Schlafstörungen gehören zu den häufigsten gesundheitlichen Beschwerden. In diesem Beitrag geht es darum, mögliche Lösungsansätze vorzustellen, die Ihnen ohne chemische Arzneimittel zu einem besseren Schlaf verhelfen können. Erfahren Sie, was Sie selbst tun können und wann es sinnvoll ist, sich an eine Gesundheitsfachperson zu wenden.
Ein bisschen Theorie
Der Schlafbedarf ist vom Alter abhängig und individuell unterschiedlich ausgeprägt. Neugeborene schlafen bis zu 18h pro Tag. Während der Kindheit sinkt der Schlafbedarf schrittweise. Die meisten Erwachsenen brauchen zwischen 6-8 Stunden Schlaf pro Nacht. Jedoch kann diese Zahl sowohl bei Kindern, wie auch bei Erwachsenen nach unten oder oben abweichen, ohne dass eine Schlafstörung vorliegt. Ausschlaggebend ist, wie man sich tagsüber fühlt. Wenn man sich fit und leistungsfähig fühlt, kann man davon ausgehen, dass der Schlaf dem eigenen Bedarf entspricht.
Es gibt akute und chronische Schlafstörungen. Viele Menschen erleben akute Schlafstörungen vor einem aufregenden Ereignis, nach einem belastenden Erlebnis oder bei einer starken Erkältung. Eine Schlafstörung wird erst als chronisch bezeichnet, wenn sie mehrmals pro Woche während mehr als drei Monaten auftritt.
Es gibt verschiedene Arten von Schlafstörungen. Die häufigsten Formen sind:
Insomnia (Ein- und Durchschlafstörungen, zu frühes Erwachen)
Schlafbezogene Atmungs- oder Bewegungsstörungen (Schlafapnoe, Restless-legs-Syndrom)
Parasomnien (Schlafwandeln, Alpträume, Nachtschreck)
Zirkadiane Rythmusstörungen (Verschiebungen vom Schlaf-Wach-Rythmus)
Wenn die Schlafqualität leidet, macht sich das als erstes durch Müdigkeit und Abgeschlagenheit bemerkbar.

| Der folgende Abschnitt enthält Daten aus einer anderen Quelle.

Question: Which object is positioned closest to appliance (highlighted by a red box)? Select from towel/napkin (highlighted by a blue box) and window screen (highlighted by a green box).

Zusätzlich leiden Psyche und Körper unter:
Nervosität, Stimmungsschwankungen, depressiven Verstimmungen
Muskelverspannungen, Kreislaufproblemen, Kopf- und Nackenschmerzen
Konzentrationsproblemen
Wenn Schlafbeschwerden chronisch werden, kann das der Gesundheit langfristig schaden. Das Risiko für Herz-Kreislauf-, Stoffwechsel- und psychische Krankheiten steigt. Zudem schwächt Schlafmangel das Immunsystem. Daher steigt das Risiko für Infektionskrankheiten. Die Unfallgefahr, die durch die Müdigkeit entsteht, sollte nicht unterschätzt werden. Aus diesen Gründen sollten chronische Schlafstörungen behandelt und nicht einfach ertragen werden.
Schlafprobleme können durch psychische Faktoren, andere psychische und körperliche Erkrankungen, durch Medikamente oder andere Substanzen (Koffein, Drogen) verursacht werden.
Im folgenden werden Handlungsschritte vorgestellt, die sich vorwiegend zur Behandlung von Insomnien eignen.
1.Schritt: Schlafhygiene verbessern
Dieser Schritt löst meistens wenig Begeisterung aus und wird oftmals unterschätzt. Tatsächlich zeigt die tägliche Erfahrung in der Praxis aber, dass eine gute Schlafhygiene die Schlafqualität fördert und Schlafstörungen bei Kindern und Erwachsenen oftmals spürbar verbessern kann. Zudem bekommt man chronische Schlafstörungen ohne Einhalten einer ausreichenden Schlafhygiene kaum in den Griff.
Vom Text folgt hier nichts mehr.